Projects and activities not eligible for funding include projects primarily intended to serve future growth or to provide fire protection, construction of dams or reservoirs (except reservoirs for treated water), monitoring, and operation and maintenance. Ineligible systems include those that lack the financial, technical or managerial capacity to maintain SDWA compliance and systems in significant noncompliance with any SDWA regulation (unless the project is likely to ensure compliance).

Funding

For FY2017, the President requested $1.020 billion for state DWSRF capitalization grants, and Congress appropriated $863.23 million (P.L. 115-31). For FY2018, the President requested $863.2 million, and Congress provided $1,163.2 million. In recent years, the estimated average state grant has been roughly $16.32 million per fiscal year. The estimated average grant to tribes was $480,000 per fiscal year, and the estimated average grant to territories was $4.2 million per fiscal year.54

From FY1997 through FY2017, cumulative appropriations for the DWSRF program reached $20.41 billion. Adjusted for set-asides, cumulative net federal contributions totaled $19.97 billion. When combined with the 20% state match ($3.71 billion), bond proceeds, loan principal repayments, and other funds, the total DWSRF investment through FY2017 had reached $34.18 billion, and the program had provided more than $35.13 billion in assistance. Over the same period, more than 14,090 projects had received assistance, and 9,836 had been completed.55

Statutory and Regulatory Authority

The statutory authority for the DWSRF program is the Safe Drinking Water Act Amendments of 1996 (P.L. 104-182, Section 1452, 42 U.S.C. 300j-12). Regulations are codified at 40 C.F.R. §35.3500.56

[This section was prepared by [author name scrubbed], Specialist in Environmental Policy, Resources, Science and Industry Division ([phone number scrubbed]).]
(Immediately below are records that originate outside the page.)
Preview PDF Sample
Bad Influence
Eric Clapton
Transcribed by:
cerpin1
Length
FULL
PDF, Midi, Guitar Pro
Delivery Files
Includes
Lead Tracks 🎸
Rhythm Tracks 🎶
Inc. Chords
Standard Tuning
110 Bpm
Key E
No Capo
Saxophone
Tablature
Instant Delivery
Water Infrastructure Finance and Innovation Act Program

Localities are the entities that are primarily responsible for providing water infrastructure services, which include both drinking water and wastewater infrastructure. According to the most recent estimates by states and EPA, funding needs for projects eligible for CWSRF or DWSRF funding—described in the sections above (i.e., projects needed to address water quality and public health-related problems or regulations)—total $655 billion over a 20-year period.57 However, many water infrastructure capital needs are ineligible for assistance through the SRF programs or are too large or otherwise not suited for those programs.
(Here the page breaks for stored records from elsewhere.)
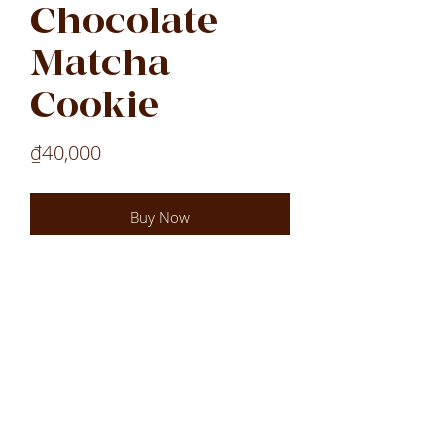
Chocolate
Matcha
Cookie
Price
₫40,000
Buy Now
Laos
Laos
Laos
VN
LOCATIONS
All Locations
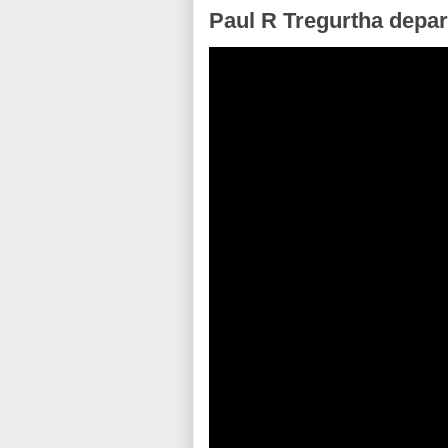
Paul R Tregurtha depar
In 2014, WRRDA established a five-year Water Infrastructure Finance and Innovation Act (WIFIA) pilot program. WIFIA authorizes EPA to provide credit assistance—secured (direct) loans or loan guarantees—for a broad range of drinking water and wastewater projects. In contrast to SRF programs, EPA will provide the credit assistance directly to an eligible recipient. Most of the credit assistance will likely be secured loans, as the agency stated that it does not expect much demand for loan guarantees.58 To be eligible for WIFIA assistance, projects must generally have costs of $20 million or more.
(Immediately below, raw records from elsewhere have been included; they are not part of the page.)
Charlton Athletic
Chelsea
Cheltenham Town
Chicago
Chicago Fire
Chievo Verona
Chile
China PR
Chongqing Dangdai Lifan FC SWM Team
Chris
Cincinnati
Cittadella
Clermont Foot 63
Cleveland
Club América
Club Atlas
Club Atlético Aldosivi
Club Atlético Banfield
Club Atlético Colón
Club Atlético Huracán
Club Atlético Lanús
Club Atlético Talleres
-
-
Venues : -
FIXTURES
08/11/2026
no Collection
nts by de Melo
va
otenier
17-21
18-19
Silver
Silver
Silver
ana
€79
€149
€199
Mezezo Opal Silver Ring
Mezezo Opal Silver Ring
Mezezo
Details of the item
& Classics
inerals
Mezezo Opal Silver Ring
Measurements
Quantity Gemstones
WRRDA also authorizes the Corps to provide similar assistance under the WIFIA for water resource projects, such as flood control or hurricane and storm damage reduction. Although Congress has provided funds to EPA to implement WIFIA, as of the date of this report, Congress has not yet appropriated funds (nor have any been requested) that would enable the Corps to begin preparations or begin making WIFIA loans under the authority in WRRDA.

Program Purpose

WIFIA provides an additional source of funding for water infrastructure projects. Some stakeholders have argued that the clean water and drinking water SRF programs are structured in a way that makes them useful primarily for smaller communities and smaller projects. The WIFIA program can provide credit assistance to large water infrastructure projects that otherwise have difficulty obtaining financing. WIFIA can provide capital at a low cost to the borrower, because even though the interest on 30-year Treasury securities is taxable, Treasury rates can be less expensive than rates on traditional tax-exempt municipal debt.

Financing Mechanism

In federal budgetary terms, WIFIA assistance has much less of an impact than a grant, which is not repaid to the U.S. Treasury. The volume of loans and other types of credit assistance that the programs can provide is determined by the size of congressional appropriations and calculation of the subsidy amount. WIFIA defines the subsidy amount as follows:

The amount of budget authority sufficient to cover the estimated long-term cost to the Federal Government of a Federal credit instrument, as calculated on a net present value basis, excluding administrative costs and any incidental effects on governmental receipts or outlays in accordance with the Federal Credit Reform Act of 1990 (2 U.S.C. 661 et seq.).59

Although subsidy rates are project-specific, in the Trump Administration's FY2019 budget proposal, OMB estimated a 0.98% subsidy rate for WIFIA.60 This equates to a 1:102 ratio. At this subsidy rate, a $10 million appropriation could support a direct loan (or loans) totaling $1.02 billion. Thus, one advantage of the WIFIA program is that it can provide a large amount of credit assistance relative to the amount of budget authority provided.

Eligibility Requirements

WIFIA credit assistance is available to state infrastructure financing authorities for a group of projects and individual project sponsors, which may include the following:

  • a corporation;
  • a partnership;
  • a joint venture;
  • a trust; or
  • a federal, state, local, or tribal government (or consortium of tribal governments).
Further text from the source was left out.